Valor econômico, v.19 , n.4623 , 3/11/2018. Brasil, p. A3

 

Fazenda dá pareceres contrários à renovação de ferrovias da Vale

Fabio Graner

Daniel Rittner

03/11/2018

 

 

Dois pareceres inéditos da Secretaria de Promoção e Defesa da Concorrência (Seprac) do Ministério da Fazenda defendem que não sejam feitas as renovações antecipadas dos contratos de concessão de duas ferrovias operadas pela mineradora Vale: a Estrada de Ferro Carajás (EFC) e a Estrada de Ferro Vitória-Minas (EFVM).

O principal argumento contra a medida é que o volume de investimentos adicionais previstos na prorrogação das concessões não justificaria o uso dessa excepcionalidade. De acordo com os pareceres, o melhor é caminhar para que essas ferrovias sejam relicitadas quando os atuais contratos vencerem, em 2026 e 2027.

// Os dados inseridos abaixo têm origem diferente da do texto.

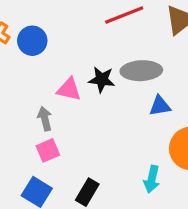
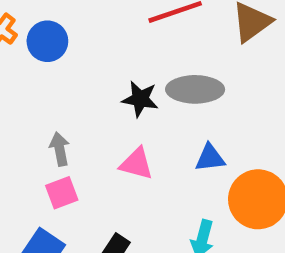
pink triangle: (69, 89) -> (136, 164), moved
blue triangle: (160, 106) -> (210, 158), moved

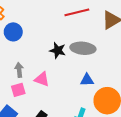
blue circle: (47, 41) -> (13, 32), moved
pink triangle: (136, 164) -> (42, 79), moved

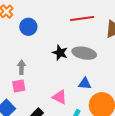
blue circle: (13, 32) -> (28, 27), moved
pink triangle: (42, 79) -> (60, 97), moved

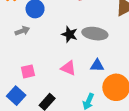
gray arrow: (21, 67) -> (22, 31), moved, turned 72
pink triangle: (60, 97) -> (68, 68), moved

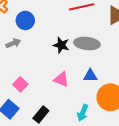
pink square: (28, 71) -> (20, 84), turned -32

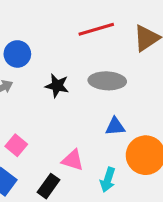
black star: (61, 45) -> (57, 86), moved
pink triangle: (61, 79) -> (73, 160), moved

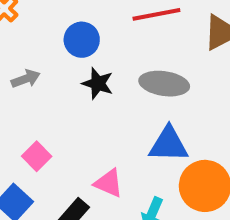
blue circle: (17, 54) -> (82, 40), moved
blue triangle: (115, 126) -> (169, 144), size x1.5

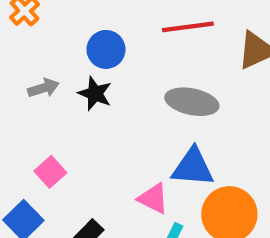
black star: (98, 83) -> (95, 94), moved
pink triangle: (109, 183) -> (153, 198), moved

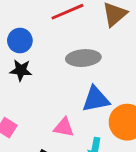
pink triangle: (153, 198) -> (64, 127), moved

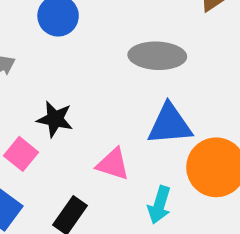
black star: (21, 70) -> (55, 119), moved

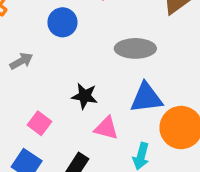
black star: (55, 119) -> (85, 96), moved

A renovação das concessões é uma das apostas do Programa de Parcerias de Investimentos (PPI) para destravar a ampliação da malha brasileira. Em troca da extensão contratual por 30 anos, o governo exige que a Vale construa e entregue à União um trecho de 383 quilômetros da Ferrovia de Integração do Centro-Oeste (Fico), entre Goiás e Mato Grosso. O processo está em audiência pública aberta pela Agência Nacional de Transportes Terrestres (ANTT).

Para a secretaria da Fazenda, os parâmetros usados na proposta de prorrogação favoreceriam a Vale, em detrimento da União. O subsecretário de promoção da produtividade, concorrência e inovação, Ângelo Duarte, explicou ao Valor que as tarifas de referência utilizadas nos dois casos estão muito abaixo do que seria o preço de mercado, distorcendo o valor de amortização do investimento que já foi realizado pela mineradora nas duas ferrovias.

Outro parâmetro contestado pela Seprac é a taxa de desconto (juro de referência), que os técnicos consideram defasada, pois foi calculada em 2015 - quando os juros eram mais altos e o ambiente econômico estava deteriorado.

No caso de Carajás, por exemplo, as contas apresentadas na audiência pública apontariam um valor atual de amortização de R$ 18,7 bilhões, que cai ao longo do tempo mas no fim da concessão atual, em 2027, ainda seria favorável à empresa, ou seja, a União deveria pagar pelos investimentos feitos. Mesmo com a renovação por 30 anos, pelos parâmetros da consulta pública, ainda restariam cerca de R$ 2 bilhões a pagar pela União - a secretaria discorda.

Duarte explicou que, no caso de Carajás, o argumento central para usar a prerrogativa de renovação antecipada, a realização de investimentos, não se aplica. Isso porque esses já ocorreram e não há necessidade de aportes vultosos nessa direção. A visão da secretaria é que o programa de investimentos de R$ 11,4 bilhões apresentado para o período do novo contrato ocorreria de qualquer jeito, pois em sua maior parte refere-se a gastos com manutenção e conservação. Apenas R$ 243 milhões poderiam ser considerados efetivamente decorrentes da prorrogação. "Esse volume não justifica renovação", disse.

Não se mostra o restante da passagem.